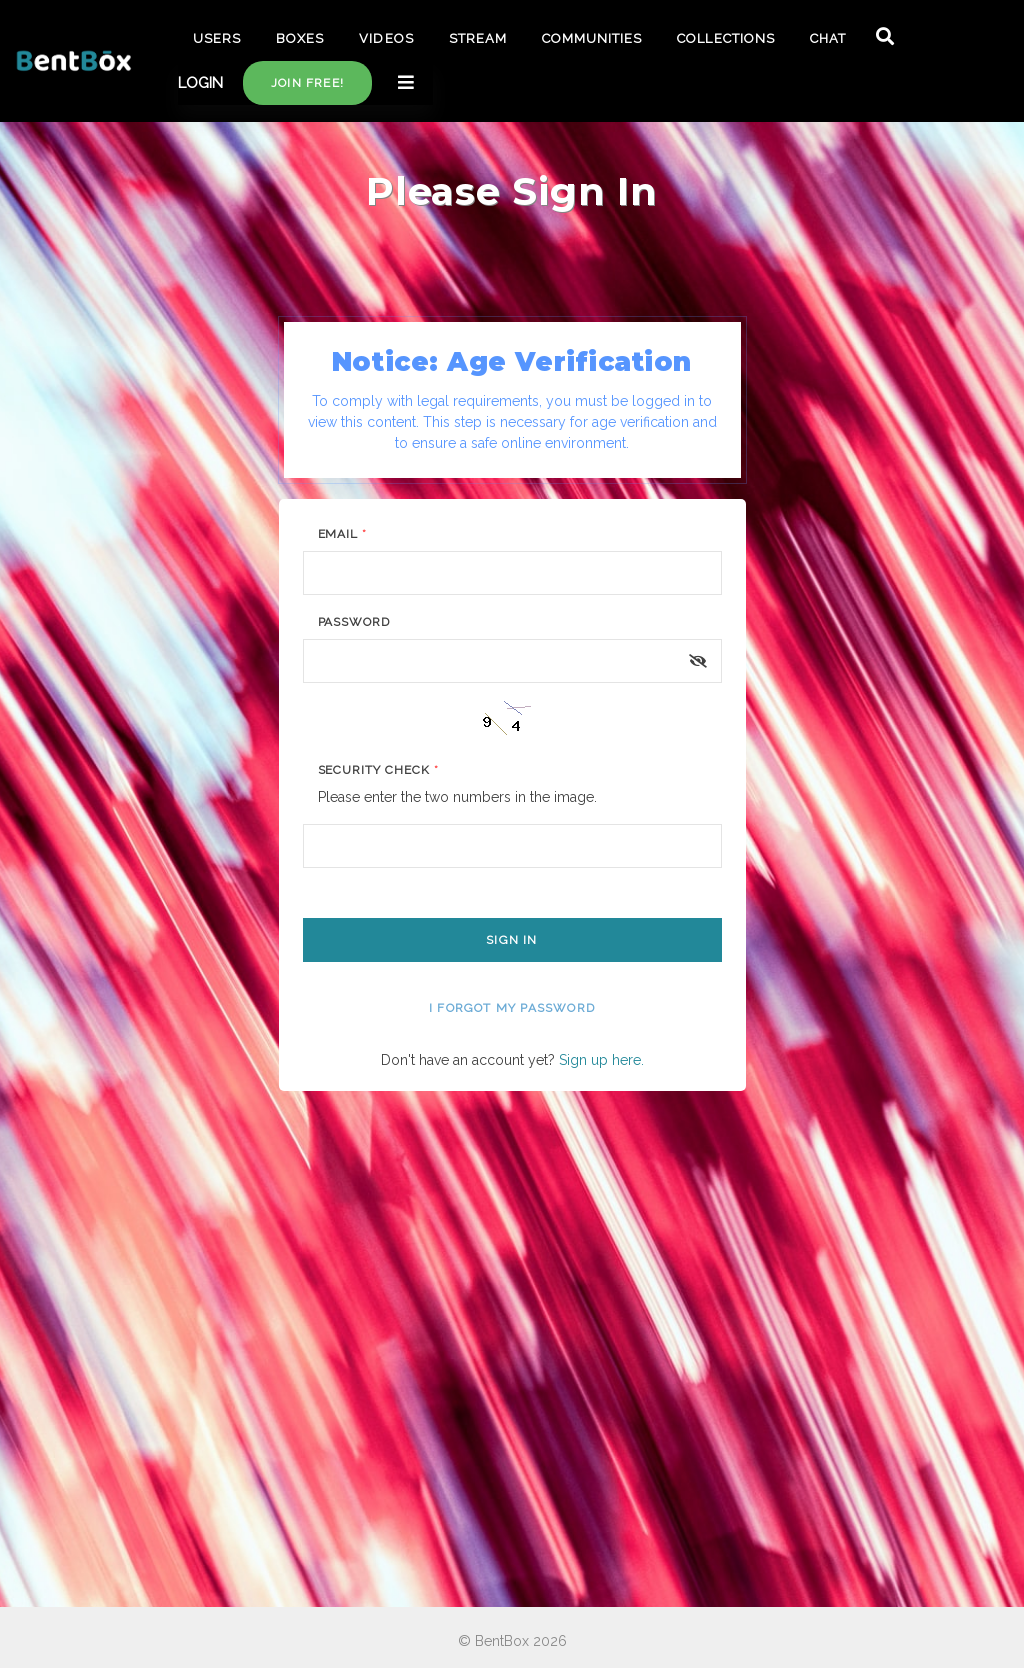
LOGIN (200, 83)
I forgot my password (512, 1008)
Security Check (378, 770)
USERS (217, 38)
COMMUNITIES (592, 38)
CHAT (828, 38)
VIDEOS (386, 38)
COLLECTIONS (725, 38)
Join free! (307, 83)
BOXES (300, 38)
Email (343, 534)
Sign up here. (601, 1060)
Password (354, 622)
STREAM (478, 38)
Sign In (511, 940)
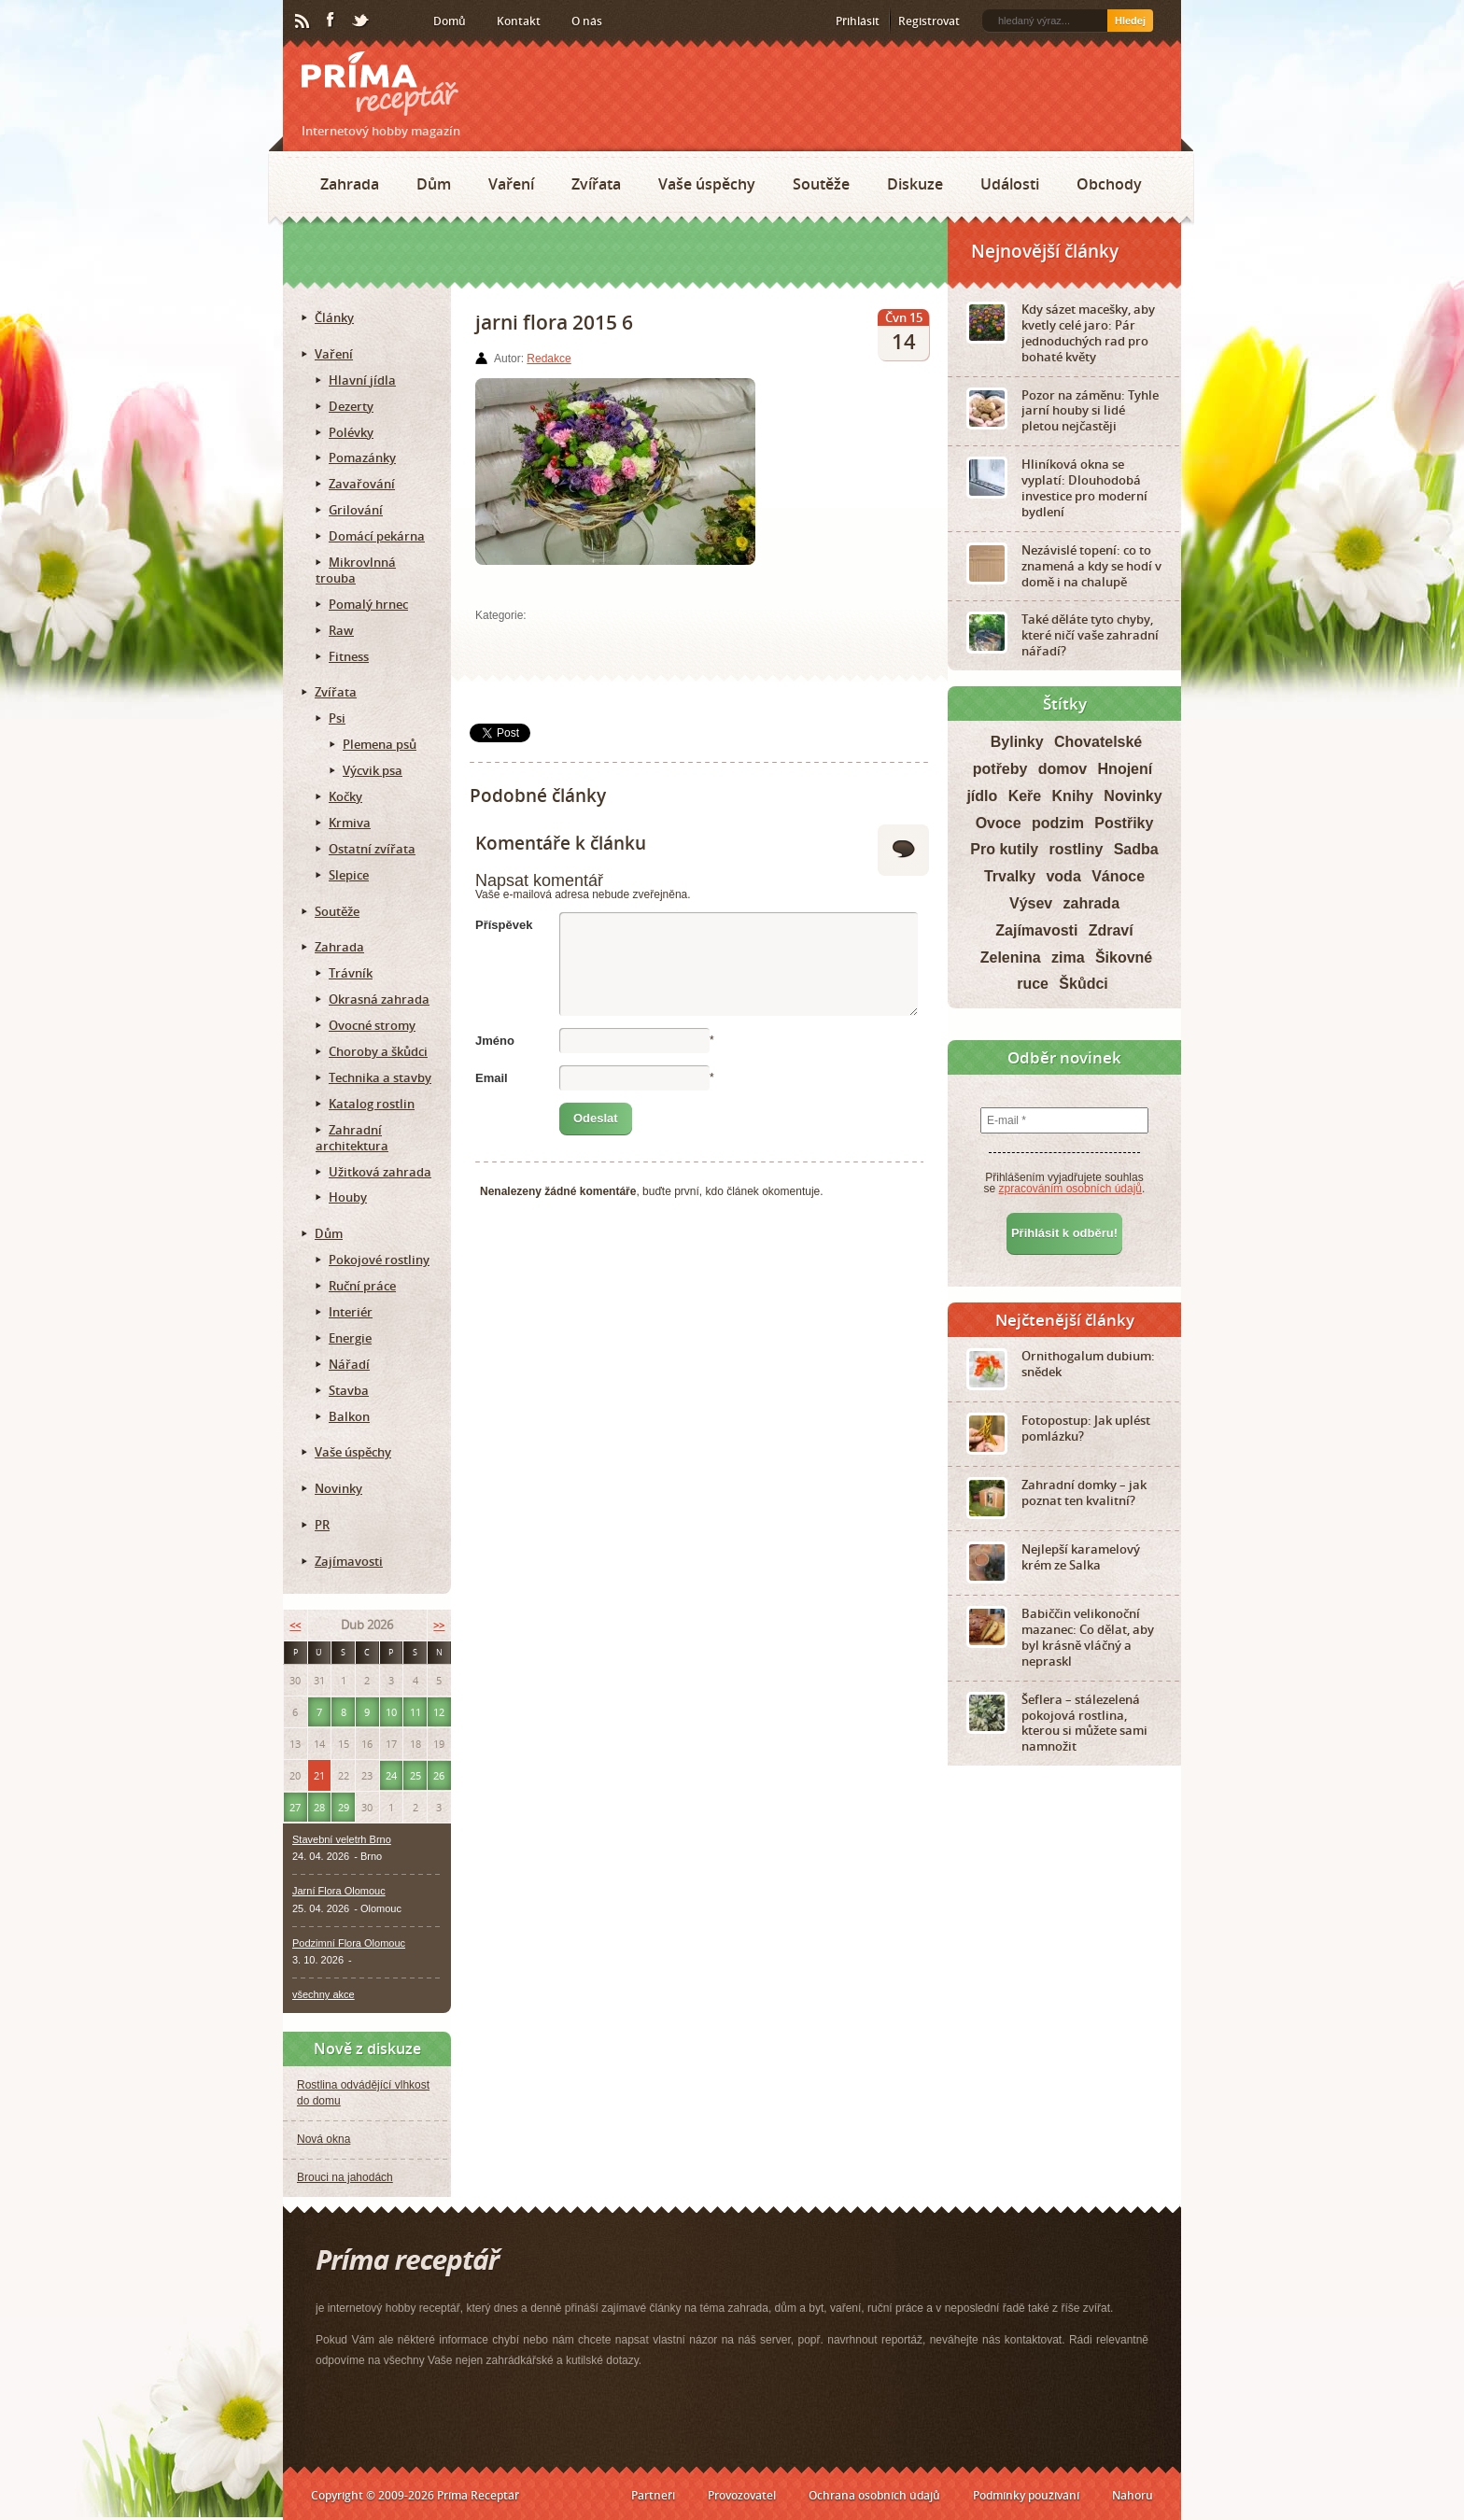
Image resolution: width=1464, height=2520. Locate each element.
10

● **Prompt**:
Your task is to retype, exactly and only, the lines from the line holding "Sign up here. (601, 1060)" through the final line of the data above, with both ends kept. Drop the pictures.

● **Reply**:
Sign up here. (601, 1060)
Password (354, 622)
STREAM (478, 38)
Sign In (511, 940)
Image resolution: width=1464, height=2520. Locate each element.
10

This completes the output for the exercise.